Students at the University of Valle responded to the news of Hurtado’s death immediately, gathering on campus and releasing a communiqué declaring, “It is clear that this act is political … we are dealing with a crime of the state.” Three thousand students left the campus to protest, and immediately upon entering the street, found themselves fired upon by gunmen concealed in a black car with tinted windows. Fortunately, no one was injured in this attempt.
Colombian university student leaders such as Hurtado are no strangers to threats. In July threats arrived by email to members of the National University Federation, from a source calling itself “Free Colombia 2006-2010,” accusing them of being “guerrillas dressed up as students.” The threats expressed support for the hard-line policies of President Álvaro Uribe and warned the students to leave their universities and homes.

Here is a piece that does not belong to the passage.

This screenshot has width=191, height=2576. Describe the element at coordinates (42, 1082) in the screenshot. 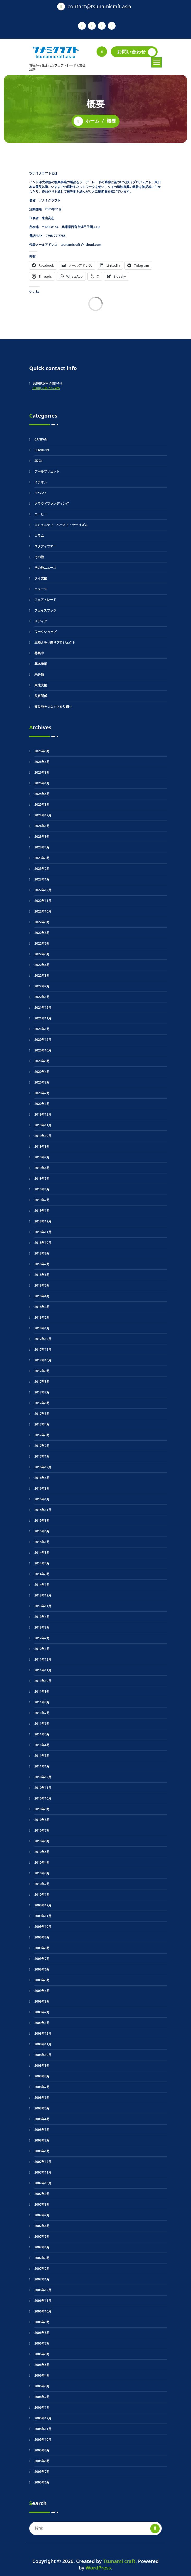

The same month student leaders and members of the Colombian Association of University Students at the University of Cauca received threats from the United Self-Defense Forces of Colombia (AUC), the country’s largest right-wing paramilitary group, which is supposed to have been completely demobilized in a peace process with the government. And just before Uribe won a second term in May, blacklists naming students, professors and alumni arrived to the University of Antioquia in the city of Medellín. These threats accused those named of being members of the FARC and ELN guerrilla groups and were signed by the “Self-Defense Forces of the University of Antioquia.” The threats follow a typical pattern in Colombia, in which the human rights activists critical of the government are accused of being guerrillas dressed in civilian clothes, an accusation that even President Uribe has made of civil society organizations opposed to his military policy of “Democratic Security.”